Бенедикт очнулся от неспокойного сна в комнате, наполненной лунным светом. Значит, ночь. Он чувствовал, что выспался и отдохнул. Вдруг его словно кто-то подтолкнул, он вскочил с кровати и разбудил спавшего рядом мальчишку – слегка потряс его за плечо. Они оделись, молча сидя друг перед другом, бесшумно прокрались в носках за порог комнаты, чтобы никого не потревожить, мальчишка хотел было вскипятить воду, но Бенедикт попросил его этого не делать:
– Подожди, попьешь, когда вернешься, а сейчас времени нет, мы торопимся.
Они вышли во двор, перешептываясь как заговорщики. Бенедикт не находил покоя.
– Глянь-ка, луна движется, и я хочу пойти с ней на перегонки. К рассвету я буду уже на полпути до другой хижины, а к вечеру доберусь и до своей.
Мальчишка протер глаза – никак не мог понять, о какой хижине идет речь.

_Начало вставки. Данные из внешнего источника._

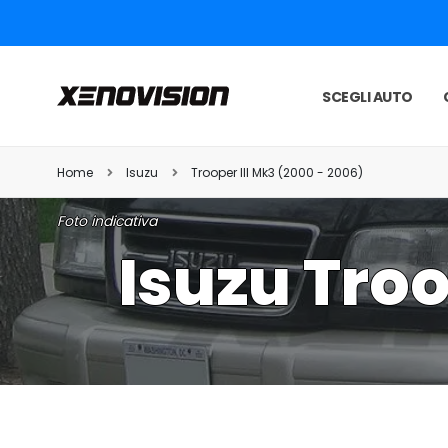
SCEGLI AUTO
Home
Isuzu
Trooper III Mk3 (2000 - 2006)
Foto indicativa
Isuzu Troo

– Я имею в виду свою нору в горах, – пояснил Бенедикт.
Набитый сеном мешок стоял прямо у двери кладовки, мальчишка подхватил его на плечо. Если бы хозяева не спали, они собрали бы Бенедикту еды с собой, но теперь придется как-нибудь обойтись. При таком лунном свете можно хоть воздухом питаться, так что он справится. «Горные дороги укрепляют ноги…»
Они встали на лыжи и покатились в лунном свете по седому ледяному простору. Все дороги высоко в горах как будто ведут к неизвестной цели, которая и есть суть, она движется, но в то же время неподвижна и конечна. Вскоре они добрались до реки. Шли они быстро, Лев летел стрелой, лая от удовольствия.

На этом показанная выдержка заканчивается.